Tweetalige printerversie Eentalige printerversie

Schriftelijke vraag nr. 5-9360

van Dominique Tilmans (MR) d.d. 19 juni 2013

aan de staatssecretaris voor Sociale Zaken, Gezinnen en Personen met een handicap, belast met Beroepsrisico's, en staatssecretaris voor Wetenschapsbeleid, toegevoegd aan de minister van Sociale Zaken en Volksgezondheid

De invaliditeitsuitkeringen die na een misdaad worden ontvangen

invaliditeitsverzekering
georganiseerde misdaad
gedetineerde
arbeidsongeschiktheid

Chronologie

19/6/2013Verzending vraag
18/10/2013Antwoord

Herkwalificatie van : vraag om uitleg 5-3655

Vraag nr. 5-9360 d.d. 19 juni 2013 : (Vraag gesteld in het Frans)

Volgens de Vlaamse pers ontvangt één van de moordenaars van politieagente Kitty Van Nieuwenhuysen, die in december 2007 gestorven is, in de gevangenis invaliditeitsuitkeringen als gevolg van een overval met geweld in Lodelinsart in april 1999. Na die overval werd betrokkene invalide en arbeidsongeschikt verklaard. Hij zou dus uitkeringen wegens arbeidsongeschiktheid en nadien invaliditeitsuitkeringen hebben ontvangen.

Wanneer is de werknemer arbeidsongeschikt?

Wanneer de adviserend geneesheer (RIZIV) hem na een medisch onderzoek ongeschikt verklaart om te werken als gevolg van een ziekte of een ongeval, wordt zijn arbeidsovereenkomst geschorst.

Wanneer is een werknemer invalide?

Een jaar na de periode van arbeidsongeschiktheid.

In beide gevallen ontvangt hij uitkeringen van zijn ziekenfonds.

Mijnheer de staatssecretaris,

Het gaat in dit geval om een overval, een misdaad! Als die berichten bevestigd worden, is het dan aanvaardbaar dat de gedetineerde, die bij een overval gewond werd door de ordediensten, arbeidsongeschikt wegens ziekte of ongeval kan worden beschouwd?

Is het denkbaar dat een misdadiger een “geweld”-uitkering kan krijgen? Wat denkt u van deze ongerijmdheid? Moeten er niet dringend maatregelen worden genomen?

Antwoord ontvangen op 18 oktober 2013 :

In antwoord op uw vraag kan ik u bevestigen dat geen enkele van de drie veroordeelden in het kader van de moord op politieagente Kitty Van Nieuwenhuysen in december 2007 over een medisch invaliditeitsdossier beschikt bij het Rijksinstituut voor ziekte- en invaliditeitsverzekering (RIZIV). In dit verband kan ik u melden dat krachtens artikel 90 van de wet betreffende de verplichte verzekering voor geneeskundige verzorging en uitkeringen, gecoördineerd op 14 juli 1994, de erkenning van de primaire arbeidsongeschiktheid tot de bevoegdheden van de adviserend geneesheer van de verzekeringsinstelling behoort waarbij verzekerde is aangesloten of tot die van de geneesheer-inspecteur van de Dienst voor geneeskundige evaluatie en controle van het RIZIV als hij de verzekerde op vraag van de adviserend-geneesheer onderzoekt (dit is met name het geval voor gedetineerde verzekerden).

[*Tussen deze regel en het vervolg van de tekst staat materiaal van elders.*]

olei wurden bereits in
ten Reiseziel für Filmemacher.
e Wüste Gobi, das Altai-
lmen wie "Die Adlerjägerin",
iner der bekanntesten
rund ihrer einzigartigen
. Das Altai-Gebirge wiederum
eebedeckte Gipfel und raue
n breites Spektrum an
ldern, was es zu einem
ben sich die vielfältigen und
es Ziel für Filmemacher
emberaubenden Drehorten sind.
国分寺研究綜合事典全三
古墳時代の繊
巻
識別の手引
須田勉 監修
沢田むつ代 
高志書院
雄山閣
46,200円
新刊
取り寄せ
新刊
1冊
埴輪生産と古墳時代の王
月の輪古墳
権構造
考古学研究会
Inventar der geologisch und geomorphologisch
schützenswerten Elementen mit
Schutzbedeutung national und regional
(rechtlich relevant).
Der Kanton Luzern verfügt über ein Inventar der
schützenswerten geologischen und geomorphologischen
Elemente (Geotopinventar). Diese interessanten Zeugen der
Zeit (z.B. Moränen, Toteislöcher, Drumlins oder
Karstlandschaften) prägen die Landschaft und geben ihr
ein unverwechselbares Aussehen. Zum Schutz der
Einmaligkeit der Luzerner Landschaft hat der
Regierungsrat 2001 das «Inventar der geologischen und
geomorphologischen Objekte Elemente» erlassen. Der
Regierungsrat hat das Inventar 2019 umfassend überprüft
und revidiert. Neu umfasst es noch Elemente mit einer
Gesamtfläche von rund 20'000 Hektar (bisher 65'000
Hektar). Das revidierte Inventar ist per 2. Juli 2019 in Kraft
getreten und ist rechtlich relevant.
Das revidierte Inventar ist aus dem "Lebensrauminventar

Ik kan u tevens bevestigen dat een gedetineerde arbeidsongeschiktheidsuitkeringen kan genieten als hij of zij aan alle voorwaarden voldoet die daartoe vereist zijn. Ik moet er u evenwel op wijzen dat de uitkeringen moeten worden geweigerd als de arbeidsongeschiktheid voortvloeit uit een fout die moedwillig door de gerechtigde is gemaakt (artikel 134, §1, van de gecoördineerde wet van 14 juli 1994 en artikel 27, b), van het koninklijk besluit van 20 juli1971), en dat de uitkeringen in dat kader moeten worden geweigerd als de fout die aan de oorsprong ligt van de arbeidsongeschiktheid met voorbedachten rade is gemaakt door de gerechtigde, zelfs als hij of zij de gevolgen daarvan niet heeft gewenst (Cass., 5. november 1990, Pas. 1991, 245; Cass., 2 maart 1992, Pas., 1992, 591 en Cass., 2 maart 2009, J.T.T., 2009, 312).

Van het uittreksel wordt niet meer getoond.